Estamos obsesionados con dar con el perfume adecuado para cada ocasión. Que si el de Heno de Pravia del que os hablábamos el otro día, que si la Farala que ha vuelto a ponerse de moda tras su éxito en los años ochenta… Te equivocas si piensas que ahí está la clave del éxito para dejar un buen aroma. La pituitaria ajena agradece antes un buen suavizante para la ropa que un perfume caro… ¡y empachoso!

Al fin y al cabo, el suavizante se impregna en la ropa que llevamos puesto en nuestro día a día y permanece ahí cada vez que nos movemos, hablamos o abrazamos a alguien. Mientras que el perfume puede ser puntual si es malo e invasivo si es muy caro, un aroma sutil y cotidiano granjeado por el suavizante genera una sensación de confort y familiaridad que yo, por lo pronto, he encontrado en Lidl.

Los nuevos suavizantes de Lidl

Acaba de llegar a Lidl una edición limitada de suavizantes para la ropa de coco y vainilla y su olor es espectacular. Ya con el primer lavado me di cuenta cómo esas notas dulces y frescas se adhieren a cada prenda sin excepción. Realmente va más allá de la cuestión de fragancia: estos suavizantes cuidan el tacto de la tela, dejando la ropa suave, esponjosa y mucho más agradable de llevar.

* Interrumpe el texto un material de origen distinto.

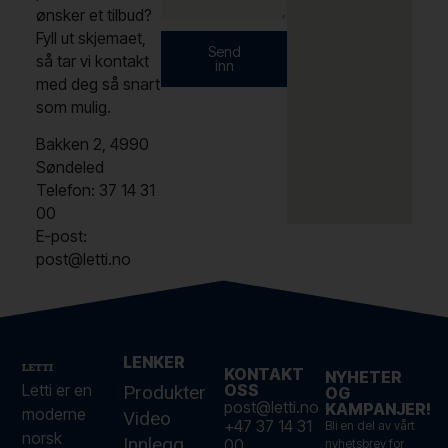
ønsker et tilbud?
Fyll ut skjemaet,
Send
så tar vi kontakt
inn
med deg så snart
som mulig.
Bakken 2, 4990
Søndeled
Telefon: 37 14 31
00
E-post:
post@letti.no
LENKER
KONTAKT
NYHETER
Letti er en
OSS
Produkter
OG
post@letti.no
KAMPANJER!
moderne
Video
+47 37 14 31
Bli en del av vårt
norsk
Innlegg
00
nyhetsbrev for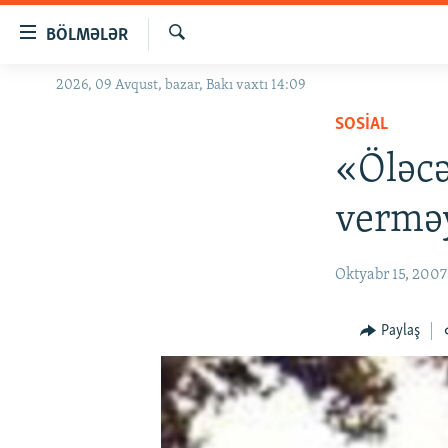
Keçid
BÖLMƏLƏR
linkləri
Axtar
Əsas
2026, 09 Avqust, bazar, Bakı vaxtı 14:09
GÜNDƏM
məzmuna
SOSIAL
#İZAHLA
qayıt
Əsas
«Öləcə
KORRUPSIOMETR
naviqasiyaya
#ƏSLINDƏ
qayıt
vermə
Axtarışa
FƏRQƏ BAX
keç
QANUNI DOĞRU
Oktyabr 15, 2007
ARAŞDIRMA
Paylaş
MULTIMEDIA
RADIO ARXIV
VIDEO
HAQQIMIZDA
FOTOQALEREYA
OXU ZALI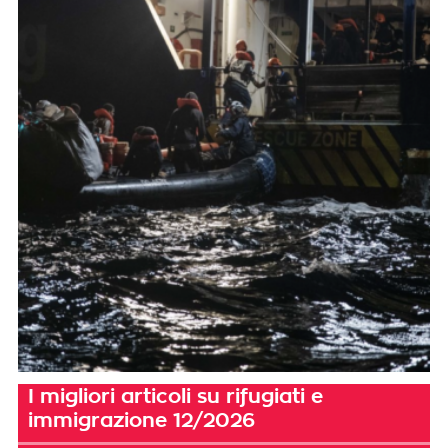
I migliori articoli su rifugiati e
immigrazione 12/2026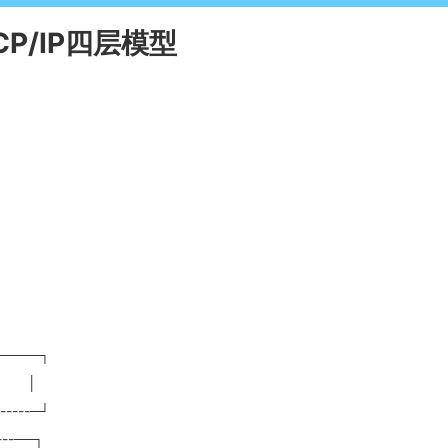
CP/IP四层模型
─────┐
 │
----─┘
--──┐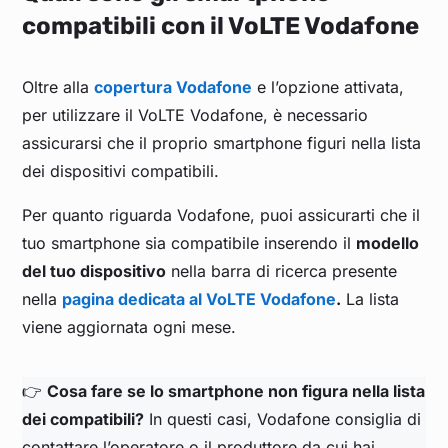
compatibili con il VoLTE Vodafone
Oltre alla
copertura Vodafone
e l’opzione attivata,
per utilizzare il VoLTE Vodafone, è necessario
assicurarsi che il proprio smartphone figuri nella lista
dei dispositivi compatibili.
Per quanto riguarda Vodafone, puoi assicurarti che il
tuo smartphone sia compatibile inserendo il
modello
del tuo dispositivo
nella barra di ricerca presente
nella
pagina dedicata al VoLTE Vodafone
.
La lista
viene aggiornata ogni mese.
👉
Cosa fare se lo smartphone non figura nella lista
dei compatibili?
In questi casi, Vodafone consiglia di
contattare l’operatore o il produttore da cui hai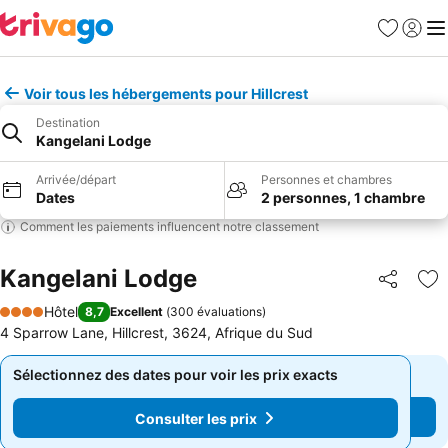
Favoris
Se con
Me
Voir tous les hébergements pour Hillcrest
Destination
Kangelani Lodge
Arrivée/départ
Personnes et chambres
Dates
2 personnes, 1 chambre
Comment les paiements influencent notre classement
Kangelani Lodge
Partager
Aj
Hôtel
8,7
Excellent
(
300 évaluations
)
4 Étoiles
4 Sparrow Lane, Hillcrest, 3624, Afrique du Sud
Sélectionnez des dates pour voir les prix exacts
Sélectionnez des dates pour voir les prix exacts
Consulter les prix
Consulter les prix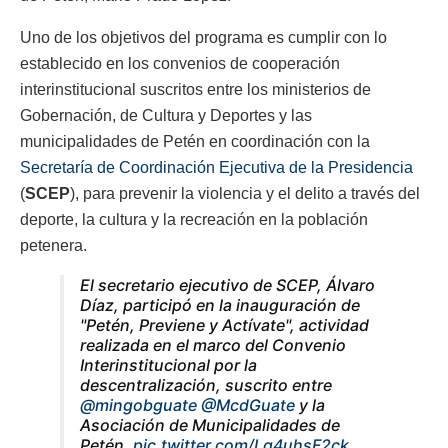
Uno de los objetivos del programa es cumplir con lo
establecido en los convenios de cooperación
interinstitucional suscritos entre los ministerios de
Gobernación, de Cultura y Deportes y las
municipalidades de Petén en coordinación con la
Secretaría de Coordinación Ejecutiva de la Presidencia
(
SCEP
), para prevenir la violencia y el delito a través del
deporte, la cultura y la recreación en la población
petenera.
El secretario ejecutivo de SCEP, Álvaro
Díaz, participó en la inauguración de
"Petén, Previene y Actívate", actividad
realizada en el marco del Convenio
Interinstitucional por la
descentralización, suscrito entre
@mingobguate
@McdGuate
y la
Asociación de Municipalidades de
Petén.
pic.twitter.com/Lq4uhsF2ck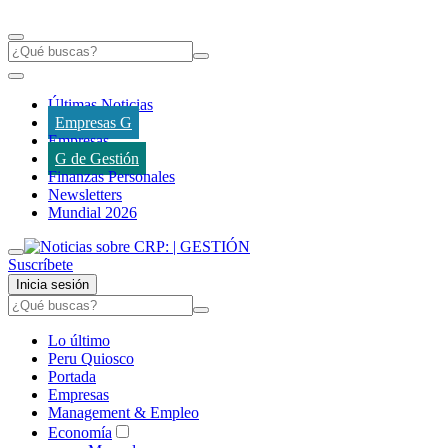
Últimas Noticias
Empresas G
Empresas
G de Gestión
Finanzas Personales
Newsletters
Mundial 2026
Suscríbete
Inicia sesión
Lo último
Peru Quiosco
Portada
Empresas
Management & Empleo
Economía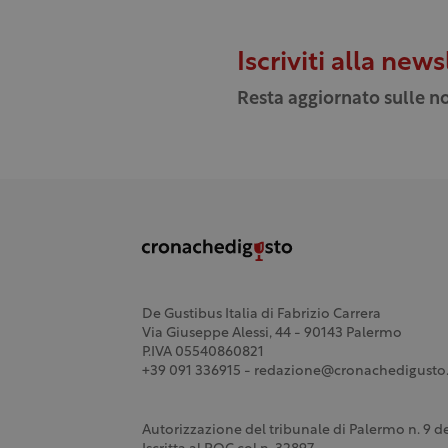
Iscriviti alla news
Resta aggiornato sulle no
De Gustibus Italia di Fabrizio Carrera
Via Giuseppe Alessi, 44 - 90143 Palermo
P.IVA 05540860821
+39 091 336915 - redazione@cronachedigusto.
Autorizzazione del tribunale di Palermo n. 9 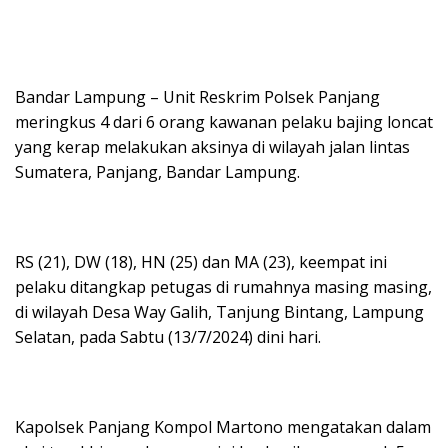
Bandar Lampung – Unit Reskrim Polsek Panjang
meringkus 4 dari 6 orang kawanan pelaku bajing loncat
yang kerap melakukan aksinya di wilayah jalan lintas
Sumatera, Panjang, Bandar Lampung.
RS (21), DW (18), HN (25) dan MA (23), keempat ini
pelaku ditangkap petugas di rumahnya masing masing,
di wilayah Desa Way Galih, Tanjung Bintang, Lampung
Selatan, pada Sabtu (13/7/2024) dini hari.
Kapolsek Panjang Kompol Martono mengatakan dalam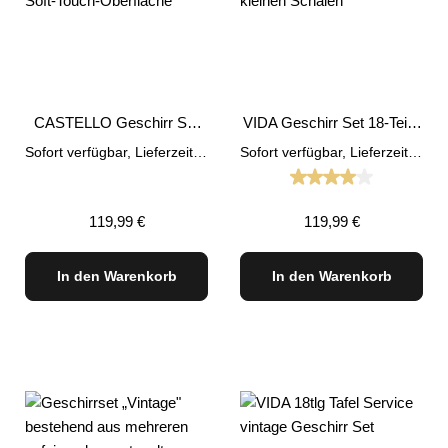
CASTELLO Geschirr Set
VIDA Geschirr Set 18-Teilig
20tlg Beige
Beige
Sofort verfügbar, Lieferzeit: 1-3 Tage
Sofort verfügbar, Lieferzeit: 1-3 Tage
Durchschnittliche
Regulärer Preis:
Regulärer Preis:
119,99 €
119,99 €
In den Warenkorb
In den Warenkorb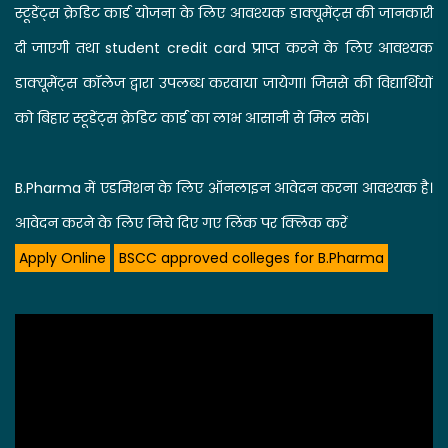
स्टूडेंट्स क्रेडिट कार्ड योजना के लिए आवश्यक डाक्यूमेंट्स की जानकारी
दी जाएगी तथा student credit card प्राप्त करने के लिए आवश्यक
डाक्यूमेंट्स कॉलेज द्वारा उपलब्ध करवाया जायेगा। जिससे की विद्यार्थियों
को बिहार स्टूडेंट्स क्रेडिट कार्ड का लाभ आसानी से मिल सके।
B.Pharma में एडमिशन के लिए ऑनलाइन आवेदन करना आवश्यक है।
आवेदन करने के लिए निचे दिए गए लिंक पर क्लिक करें
Apply Online
BSCC approved colleges for B.Pharma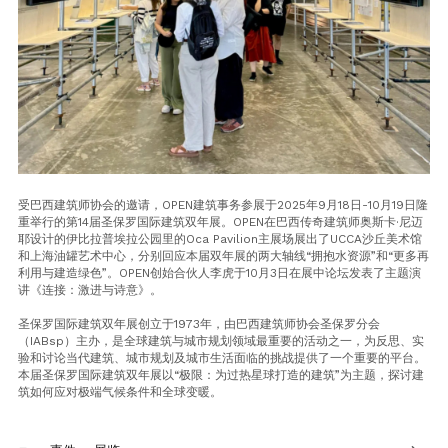
受巴西建筑师协会的邀请，OPEN建筑事务参展于2025年9月18日-10月19日隆
重举行的第14届圣保罗国际建筑双年展。OPEN在巴西传奇建筑师奥斯卡·尼迈
耶设计的伊比拉普埃拉公园里的Oca Pavilion主展场展出了UCCA沙丘美术馆
和上海油罐艺术中心，分别回应本届双年展的两大轴线“拥抱水资源”和“更多再
利用与建造绿色”。OPEN创始合伙人李虎于10月3日在展中论坛发表了主题演
讲《连接：激进与诗意》。
圣保罗国际建筑双年展创立于1973年，由巴西建筑师协会圣保罗分会
（IABsp）主办，是全球建筑与城市规划领域最重要的活动之一，为反思、实
验和讨论当代建筑、城市规划及城市生活面临的挑战提供了一个重要的平台。
本届圣保罗国际建筑双年展以“极限：为过热星球打造的建筑”为主题，探讨建
筑如何应对极端气候条件和全球变暖。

Lo mejor es que su efecto no se limita a un momento puntual. Cada vez que te pongas un jersey o te metas en la cama, ese aroma a coco o vainilla te acompañará, casi como un pequeño lujo diario que mejora tu humor sin esfuerzo. Además, su fórmula es respetuosa con los tejidos, por lo que incluso las prendas delicadas conservan su suavidad y color lavado tras lavado.

Y no creas que el coco y la vainilla son olores empalagosos o monótonos. Lidl ha conseguido un equilibrio perfecto: la dulzura del coco, por un lado, y la calidez de la vainilla, por el otro, que por cotidiano, fresco y reconfortante, que no compite con el aroma que hayas elegido para tu piel sino que lo complementa. Es un aroma que invita a tocar la ropa, a acercarte a quienes quieres y a sentirte más cómodo en tu propia piel.

man sorting his clothes sitting on a sofa.
Creative Images Lab//Getty Images

Si todavía no te has pasado por Lidl, merece la pena hacerlo solo para probarlos. La edición es limitada, así que no conviene demorarse: una vez que tus prendas huelan bien a coco o bien a vainilla, la diferencia con cualquier otro suavizante será evidente. En definitiva, es un lujo diario al alcance de todos, que convierte tu ropa en algo más que prendas: en una experiencia aromática que te acompañará todo el día.